A central Wellington supermarket has been accused of being “willfully blind” to years of drunken violence in its car park after hours, including a 30-man brawl just weeks ago.
The car park at New World Wellington City, generally known as Chaffers New World, on Wakefield St has become such a hub for alcohol abuse, fights, theft and disorderly conduct after dark on weekends that police have dubbed it and Blair St “Wellington’s crime corridor”.
New World’s liquor licence is now under threat as a result. It sought a renewal from the Wellington District Licensing Committee on Friday but police raised serious questions about whether it should be granted.
Once the supermarket is closed, surely it is the responsibility of the Police to deal with crime in the carpark, and has nothing to do with the supermarket?
Police told the licensing committee that the majority of those at fault were “young” people either pre-loading before heading to bars in Wellington’s CBD, or side-loading between visits to pubs on Friday and Saturday nights.
In the 12 months since June 2014, the car park was the scene of 30 violence and disorder callouts, 18 alcohol-related harm callouts and 12 theft callouts, excluding shoplifting)
In the early hours of October 11, Police were called to quell a large fight involving up to 30 people.
Two Wellington police officers said they had been raising concerns about the car park since 2013 but their impression was that the store did not care what happened after closing, and was only prepared to do “the minimum” to address it.
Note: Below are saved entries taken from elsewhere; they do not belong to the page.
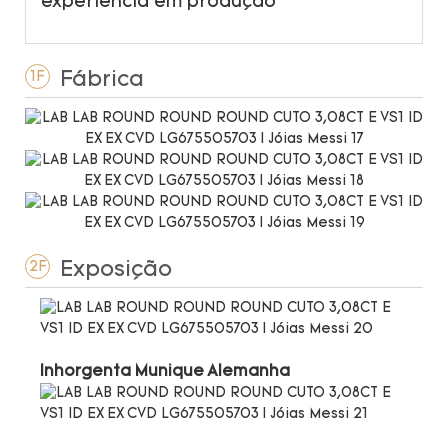
experiência em produção
Fábrica
1F
Exposição
2F
Inhorgenta Munique Alemanha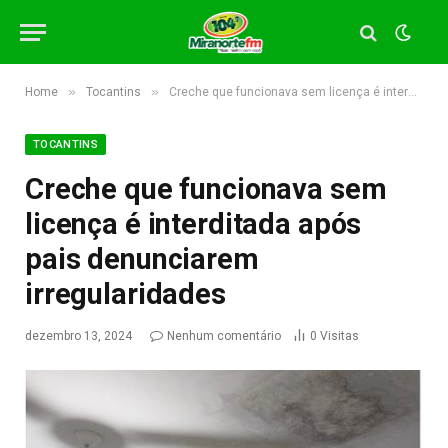
»
»
Home
Tocantins
Creche que funcionava sem licença é interditada após pais denunciarem irregularidades
TOCANTINS
Creche que funcionava sem
licença é interditada após
pais denunciarem
irregularidades
dezembro 13, 2024
Nenhum comentário
0
Visitas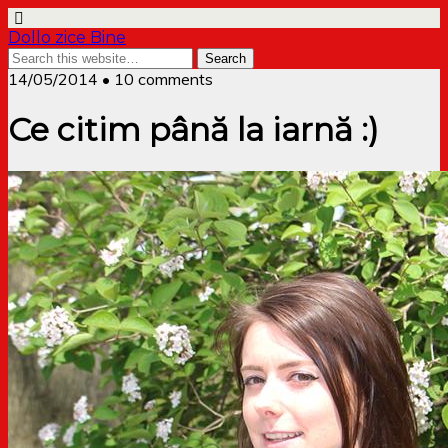
Dollo zice Bine
14/05/2014 • 10 comments
Ce citim până la iarnă :)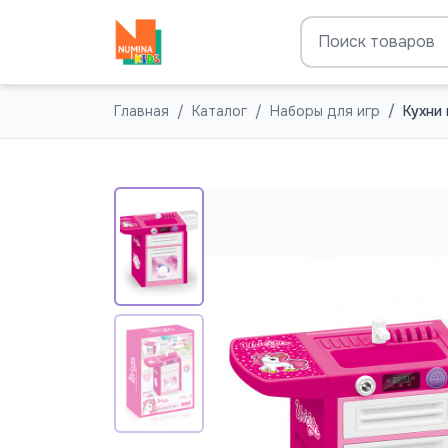
Главная
Каталог
Наборы для игр
Кухни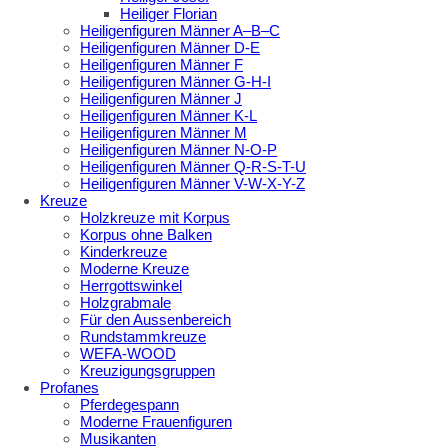
Heiliger Florian
Heiligenfiguren Männer A–B–C
Heiligenfiguren Männer D-E
Heiligenfiguren Männer F
Heiligenfiguren Männer G-H-I
Heiligenfiguren Männer J
Heiligenfiguren Männer K-L
Heiligenfiguren Männer M
Heiligenfiguren Männer N-O-P
Heiligenfiguren Männer Q-R-S-T-U
Heiligenfiguren Männer V-W-X-Y-Z
Kreuze
Holzkreuze mit Korpus
Korpus ohne Balken
Kinderkreuze
Moderne Kreuze
Herrgottswinkel
Holzgrabmale
Für den Aussenbereich
Rundstammkreuze
WEFA-WOOD
Kreuzigungsgruppen
Profanes
Pferdegespann
Moderne Frauenfiguren
Musikanten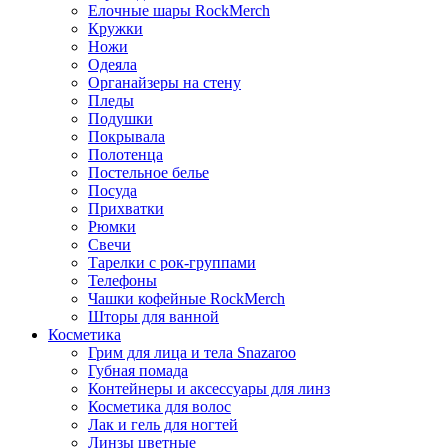
Елочные шары RockMerch
Кружки
Ножи
Одеяла
Органайзеры на стену
Пледы
Подушки
Покрывала
Полотенца
Постельное белье
Посуда
Прихватки
Рюмки
Свечи
Тарелки с рок-группами
Телефоны
Чашки кофейные RockMerch
Шторы для ванной
Косметика
Грим для лица и тела Snazaroo
Губная помада
Контейнеры и аксессуары для линз
Косметика для волос
Лак и гель для ногтей
Линзы цветные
Young people go to large open spaces – whether it be car parks or parks. Again why is the supermarket responsible for what happens when they are closed?
Wellington City New World director Gary Baker said he was only made aware of the car park issues in December 2014, and had been working with police to solve the problem since then.
Two extra security cameras had been installed in the car park, the lights were now left on overnight and security guards had been employed after hours.
Chaining up the car park was problematic because some staff, like shelf-fillers and bakers, worked outside of trading hours and it could be dangerous if they had to park further away, Baker said.
The majority of alcohol being consumed in New World’s car park after hours was not purchased at the supermarket, although some of it was, police said.
So if most of the alcohol is purchased elsewhere, again why scapegoat New World?